There is also a call by the BC Seniors Advocate to have more than the typical one day a week Adult Day Program (ADP) service available to clients, to have ADP’s open on weekends, and also have a second shift, later in the day for an additional group of clients. The advocate also recommends ADP’s be funded to support a second type of client – one with care needs that are more complex than the prevailing system allows. These changes, i.e. the provision of more ADP services to frail elders, would reduce the number of visits to hospital emergency departments and reduce hospital admissions.
The advocate is also calling for a simpler, less bureaucratic way to be able to use the CSIL option.
Home Support: Non-Profit Societies
Better at Home Only a very small number of non-profits offer home support services. The biggest is the Better at Home program that helps seniors 65+ with simple day-to-day tasks so that they can continue to live independently in their own homes and remain connected to their communities. The BC Ministry of Health funds the program, United Way of the Lower Mainland manages it, and local non-profit organizations in 60 communities across BC provide a range of non-medical home support services. The services, which are income based so as to accommodate the needs of low-cost seniors, vary from community to community. They are designed to complement existing services and are based on the unique needs of local seniors. Examples include:
- Friendly visiting
- Transportation
- Light yard work
- Minor home repairs
- Light housekeeping
- Grocery shopping
- Snow shoveling
Seniors living in Better at Home communities can contact a local organization to find out more and to apply for services.

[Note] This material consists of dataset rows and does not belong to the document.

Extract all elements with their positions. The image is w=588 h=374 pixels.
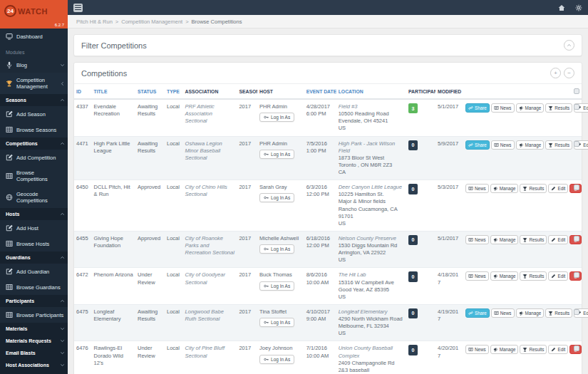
log-in-as-button[interactable]: Log In As <box>259 355 294 364</box>
edit-button[interactable]: Edit <box>548 345 568 354</box>
column-header-event-date[interactable]: EVENT DATE <box>304 84 336 100</box>
column-header-title[interactable]: TITLE <box>92 84 135 100</box>
results-button[interactable]: Results <box>545 308 572 318</box>
sidebar-item-geocode-competitions[interactable]: Geocode Competitions <box>0 187 68 208</box>
results-button[interactable]: Results <box>520 235 547 244</box>
participants-badge: 0 <box>408 271 418 281</box>
edit-button[interactable]: Edit <box>548 271 568 281</box>
sidebar-item-blog[interactable]: Blog <box>0 57 68 73</box>
sidebar-item-browse-participants[interactable]: Browse Participants <box>0 307 68 323</box>
manage-button[interactable]: Manage <box>490 345 519 354</box>
breadcrumb-item[interactable]: Competition Management <box>121 19 182 25</box>
sidebar-item-add-season[interactable]: Add Season <box>0 106 68 122</box>
sidebar-toggle-icon[interactable] <box>73 4 83 12</box>
log-in-as-button[interactable]: Log In As <box>259 281 294 291</box>
cell-title: Evendale Recreation <box>92 99 135 136</box>
app-logo[interactable]: 24 WATCH 6.2.7 <box>0 0 68 28</box>
filter-collapse-button[interactable] <box>564 40 574 51</box>
sidebar-header-materials-requests[interactable]: Materials Requests <box>0 335 68 347</box>
row-checkbox[interactable] <box>574 141 579 147</box>
column-header-actions <box>463 84 572 100</box>
sidebar-item-add-guardian[interactable]: Add Guardian <box>0 264 68 279</box>
cell-season: 2017 <box>237 268 257 305</box>
top-navbar <box>68 0 588 15</box>
sidebar-header-seasons[interactable]: Seasons <box>0 94 68 106</box>
cell-id: 6455 <box>74 231 92 268</box>
event-time: 10:00 AM <box>306 279 334 286</box>
log-in-as-button[interactable]: Log In As <box>259 113 294 122</box>
row-checkbox[interactable] <box>574 236 579 241</box>
row-checkbox[interactable] <box>574 272 579 278</box>
sidebar-item-browse-competitions[interactable]: Browse Competitions <box>0 165 68 187</box>
newspaper-icon <box>468 186 473 191</box>
location-line: 4290 North Wickham Road <box>339 316 404 323</box>
results-button[interactable]: Results <box>545 140 572 150</box>
manage-button[interactable]: Manage <box>490 271 519 281</box>
sidebar-item-competition-management[interactable]: Competition Management <box>0 73 68 94</box>
sidebar-header-reports[interactable]: Reports <box>0 371 68 374</box>
sidebar-item-browse-guardians[interactable]: Browse Guardians <box>0 279 68 295</box>
manage-button[interactable]: Manage <box>490 235 519 244</box>
row-checkbox[interactable] <box>574 104 579 110</box>
add-competition-button[interactable]: + <box>550 68 561 78</box>
row-checkbox[interactable] <box>574 309 579 315</box>
log-in-as-button[interactable]: Log In As <box>259 244 294 254</box>
news-button[interactable]: News <box>465 271 489 281</box>
news-button[interactable]: News <box>465 235 489 244</box>
sidebar-header-email-blasts[interactable]: Email Blasts <box>0 347 68 359</box>
manage-button[interactable]: Manage <box>516 140 545 150</box>
sidebar-item-browse-hosts[interactable]: Browse Hosts <box>0 236 68 251</box>
row-checkbox[interactable] <box>574 346 579 351</box>
filter-competitions-panel: Filter Competitions <box>73 34 582 56</box>
news-button[interactable]: News <box>465 184 489 193</box>
manage-button[interactable]: Manage <box>516 308 545 318</box>
results-button[interactable]: Results <box>545 103 572 113</box>
column-header-status[interactable]: STATUS <box>135 84 165 100</box>
home-icon[interactable] <box>558 4 565 11</box>
cell-type: Local <box>165 268 183 305</box>
sidebar-item-browse-seasons[interactable]: Browse Seasons <box>0 122 68 137</box>
sidebar-header-participants[interactable]: Participants <box>0 295 68 307</box>
news-button[interactable]: News <box>491 103 515 113</box>
sidebar-header-host-associations[interactable]: Host Associations <box>0 359 68 371</box>
share-button[interactable]: Share <box>465 103 490 113</box>
sidebar-header-guardians[interactable]: Guardians <box>0 251 68 264</box>
column-header-type[interactable]: TYPE <box>165 84 183 100</box>
location-line: Evendale, OH 45241 <box>339 118 404 125</box>
results-button[interactable]: Results <box>520 184 547 193</box>
results-button[interactable]: Results <box>520 345 547 354</box>
log-in-as-button[interactable]: Log In As <box>259 193 294 202</box>
competitions-collapse-button[interactable]: − <box>564 68 574 78</box>
column-header-id[interactable]: ID <box>74 84 92 100</box>
sidebar-header-hosts[interactable]: Hosts <box>0 208 68 220</box>
news-button[interactable]: News <box>491 308 515 318</box>
edit-square-icon <box>6 154 13 161</box>
cell-event-date: 7/5/20161:00 PM <box>304 136 336 180</box>
edit-button[interactable]: Edit <box>548 184 568 193</box>
sidebar-header-label: Materials Requests <box>6 338 51 343</box>
gear-icon[interactable] <box>575 4 582 11</box>
column-header-season: SEASON <box>237 84 257 100</box>
log-in-as-button[interactable]: Log In As <box>259 150 294 159</box>
sidebar-item-dashboard[interactable]: Dashboard <box>0 28 68 44</box>
log-in-as-button[interactable]: Log In As <box>259 318 294 327</box>
sidebar-item-add-competition[interactable]: Add Competition <box>0 150 68 165</box>
sidebar-header-competitions[interactable]: Competitions <box>0 137 68 150</box>
participants-badge: 3 <box>408 103 418 113</box>
news-button[interactable]: News <box>491 140 515 150</box>
manage-button[interactable]: Manage <box>516 103 545 113</box>
breadcrumb-item[interactable]: Pitch Hit & Run <box>76 19 113 25</box>
manage-button[interactable]: Manage <box>490 184 519 193</box>
share-button[interactable]: Share <box>465 308 490 318</box>
row-checkbox[interactable] <box>574 185 579 190</box>
share-button[interactable]: Share <box>465 140 490 150</box>
select-all-checkbox[interactable] <box>574 88 579 94</box>
results-button[interactable]: Results <box>520 271 547 281</box>
edit-button[interactable]: Edit <box>548 235 568 244</box>
news-button[interactable]: News <box>465 345 489 354</box>
column-header-location[interactable]: LOCATION <box>336 84 406 100</box>
sidebar-item-add-host[interactable]: Add Host <box>0 220 68 236</box>
sidebar-item-label: Add Season <box>16 111 46 118</box>
sidebar-header-materials[interactable]: Materials <box>0 323 68 335</box>
edit-button-label: Edit <box>583 142 588 147</box>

The local service provider will help determine which services are most appropriate for an individual’s circumstances.
Home Support: Private, For-Profit Businesses
Private business agencies offer home support and home health care services on an hourly basis for companionship, home cleaning, meal preparation, accompaniment to places outside the home, personal care (bathing, dressing, grooming, toileting), assistance with medications, foot care, assistance with needs related to conditions such as dementia, MS, Parkinson’s, post-surgical help, nursing (wound dressings, IV therapy, ventilator care), palliative care and live-in companions. Hourly rates tend to begin at $25 per hour plus tax and rise with the level of care needed. Each agency has its own requirement for a minimum number of hours per visit. Some agencies provide all services, others only some. See HOME SUPPORT SERVICES in your Yellow Pages for a list of agencies.
Note: There are no regulating bodies for home support agencies in BC, so when hiring an agency, ask if the care staff are bonded, screened (criminal record check, past employment references checked), insured, trained, and supervised. If you or your care recipient will be transported by a staff person from a home support agency, ask if the agency runs their staff through ICBC driver record checks.